Full configuration (5 LEO / 10 HAPS / 15 GU, 20000 episodes, 10 random topologies):
| Method | Total sum-rate (bits/s/Hz) |
|---|---|
| Random | 5.10 ± 0.15 |
| MaxPower + Greedy | 7.08 ± 0.43 |
| BestUniform + Greedy | 7.12 ± 0.41 |
| Q-Learning | 13.93 ± 0.81 |
Q-Learning wins on all 10 topologies, +95.6% over the best baseline.
How to read it: MaxPower < BestUniform proves max power is not optimal —
the interference trade-off is real. Most of Q-Learning's gain comes from tier-1
load balancing (greedy SNR-association overloads the single best LEO and even
loses to random there), while it ties greedy on tier-2.

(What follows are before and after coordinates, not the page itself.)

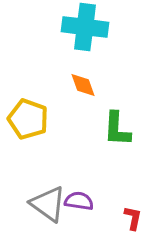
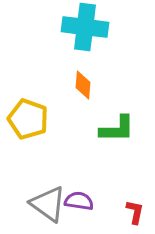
orange diamond: rotated 24 degrees clockwise
green L-shape: rotated 93 degrees counterclockwise
red L-shape: moved 2 px right, 6 px up
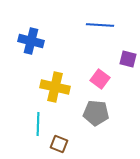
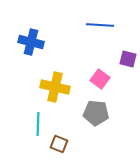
blue cross: moved 1 px down
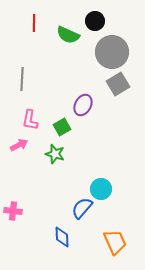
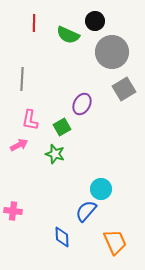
gray square: moved 6 px right, 5 px down
purple ellipse: moved 1 px left, 1 px up
blue semicircle: moved 4 px right, 3 px down
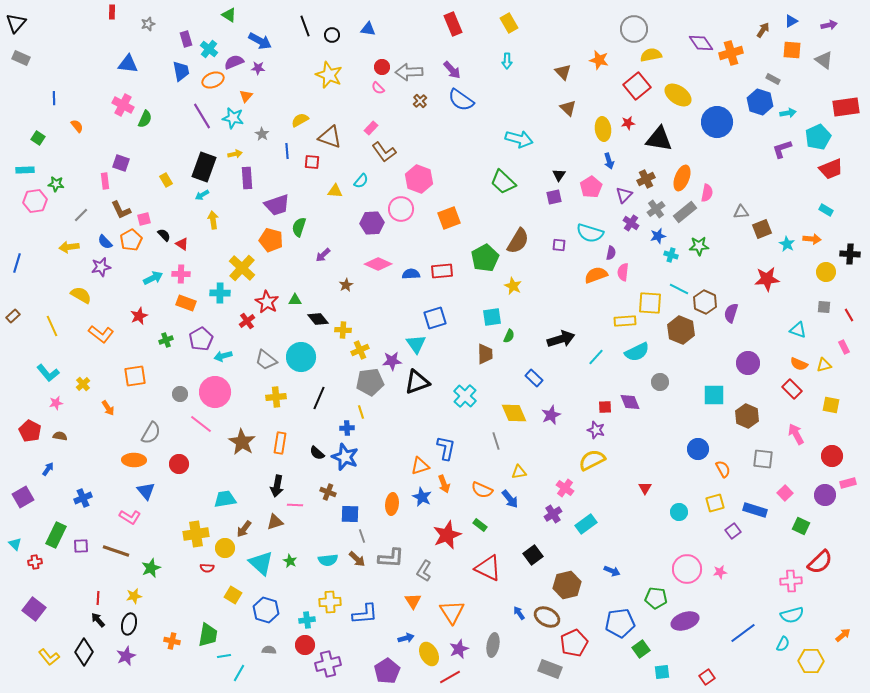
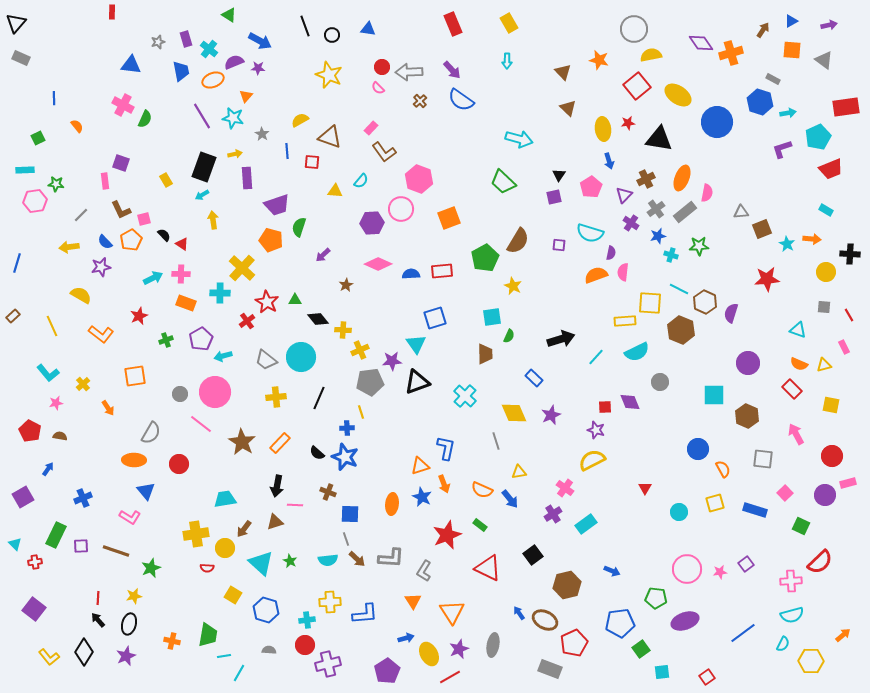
gray star at (148, 24): moved 10 px right, 18 px down
blue triangle at (128, 64): moved 3 px right, 1 px down
green square at (38, 138): rotated 32 degrees clockwise
orange rectangle at (280, 443): rotated 35 degrees clockwise
purple square at (733, 531): moved 13 px right, 33 px down
gray line at (362, 536): moved 16 px left, 3 px down
brown ellipse at (547, 617): moved 2 px left, 3 px down
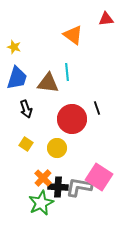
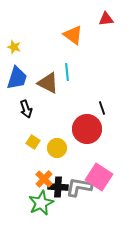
brown triangle: rotated 20 degrees clockwise
black line: moved 5 px right
red circle: moved 15 px right, 10 px down
yellow square: moved 7 px right, 2 px up
orange cross: moved 1 px right, 1 px down
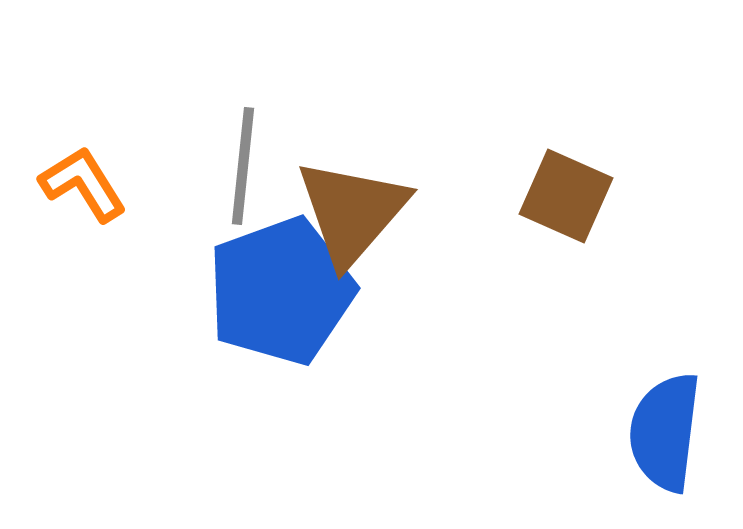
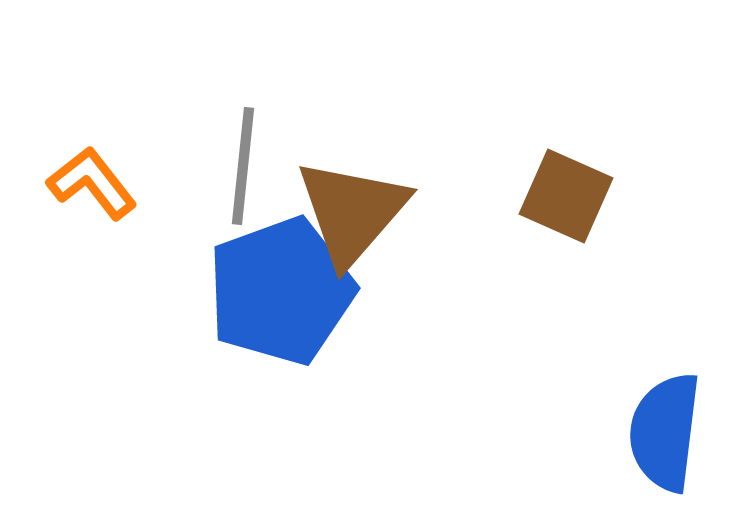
orange L-shape: moved 9 px right, 1 px up; rotated 6 degrees counterclockwise
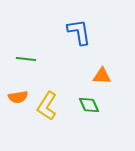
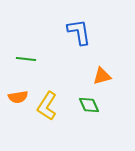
orange triangle: rotated 18 degrees counterclockwise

- Independent multi-agent Q-learning: no convergence guarantee; power agents' global reward carries credit-assignment noise. Could use difference rewards / VDN / QMIX.
- Tiers optimized independently: in practice each GU's end-to-end rate is
min(backhaul, access). Here the two tiers' sum-rates are optimized separately. - Equal in-cell sharing, static topology, no LEO mobility / handover: could add orbital dynamics, duty cycles, QoS constraints.
- Method upgrade: with continuous-feature states this swaps cleanly to
DQN / SAC / multi-agent DRL (matching the modern prior work). The
agents.pyinterface is designed to be replaced.
For teaching / portfolio use. Physics and evaluation methodology are documented in the table above and the linked prior work.